Several variations exist. The infective site can become removed with a probability of 1/k if the recipient has already seen the update (feedback variation) or it can become removed regardless of the recipient (blind variation). Similarly, instead of becoming removed with a probability of 1/k (coin variation), the site can become removed only after k unnecessary contacts (counter variation).
Such a “complex” epidemic algorithm can spread updates rapidly with very low network traffic. Unfortunately, unlike a simple epidemic like anti-entropy, a complex epidemic can fail to propagate the update to all sites. Even though the probability of such an event can be made extremely small, the event leaves the system in a stable yet inconsistent state. To eliminate this possibility, anti-entropy can be run infrequently to back up a complex epidemic.
Handling Deletions
Deletion of an item in a distributed database is tricky because it cannot be handled simply by removing the item locally where the update is received. Instead of spreading the absence of the item throughout the system, the propagation mechanism will spread old copies of the item from other sites to the site where the item is deleted, effectively “resurrecting” the deleted item. This situation is remedied by replacing deleted items with death certificates which carry timestamps and spread like ordinary data. However, the system still needs a mechanism to delete death certificates eventually, otherwise they will consume all available storage.
One strategy is to delete the certificate when it can be determined that every site has received it. Several protocols have been described in earlier papers for this purpose; however, the authors claim that in a large distributed system, there is a high probability that these protocols cannot always be completed because of sites that may be down or unreachable.
A simpler strategy is to hold the death certificates for a fixed time and then discard them. The tradeoff here is between the amount of space devoted to death certificates and the risk of obsolete items being resurrected. The authors present ideas to extend this time threshold much further than the space on any server would permit by using a scheme called dormant death certificates. Very old death certificates are deleted at most sites, retaining dormant copies at only a few sites. When an obsolete update encounters a dormant death certificate, the death certificate can be “awakened” and propagated again to all sites.

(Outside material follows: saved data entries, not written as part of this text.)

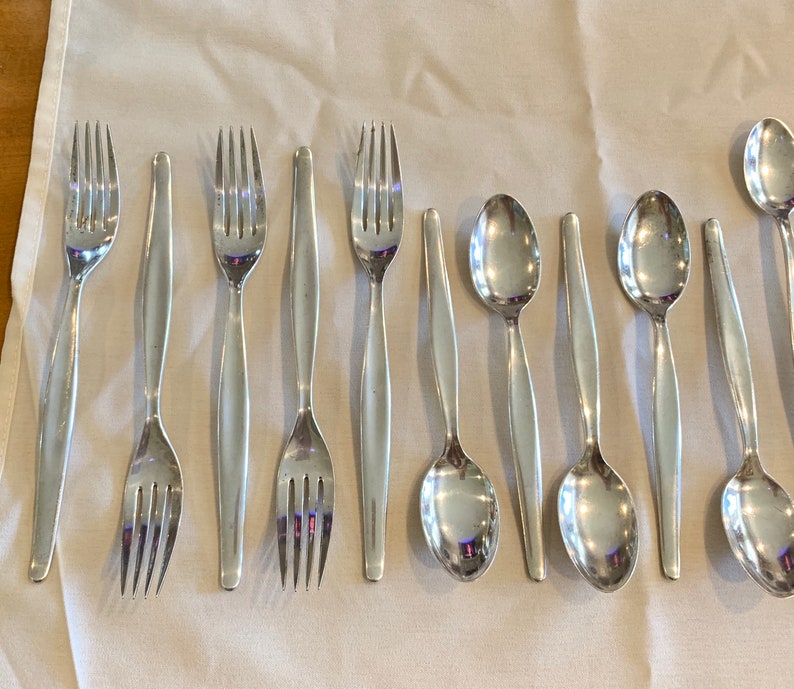 You are a GUI agent. You are given a task and a screenshot of the screen. Output one action in this format:
    pyautogui.click(x=<x>, y=<y>)
    Task: Click on the silverware with handle pointing up
    The image size is (794, 689).
    Given the screenshot: What is the action you would take?
    pyautogui.click(x=153, y=415), pyautogui.click(x=303, y=402), pyautogui.click(x=456, y=397), pyautogui.click(x=584, y=367), pyautogui.click(x=726, y=325)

If anti-entropy is used for distributing updates, dormant death certificates should not normally be propagated during anti-entropy exchanges.
Spatial Distribution
The cost of sending an update to a nearby site is lower than the cost of sending the same update to a distant site. Therefore, a completely random choice while selecting partner sites to exchange information may not be optimal. The authors show that letting each site independently choose connections according to a non-uniform spatial distribution can significantly reduce traffic generated by anti-entropy. An example is a distribution that is a function of the cumulative number of sites at distance d or less. Using such spatial distributions along with anti-entropy can reduce traffic on links that would otherwise be “hotspots” if a uniform distribution is used. Similarly, non-uniform spatial distributions can produce improvements in the performance of rumor mongering, particularly the traffic on critical links.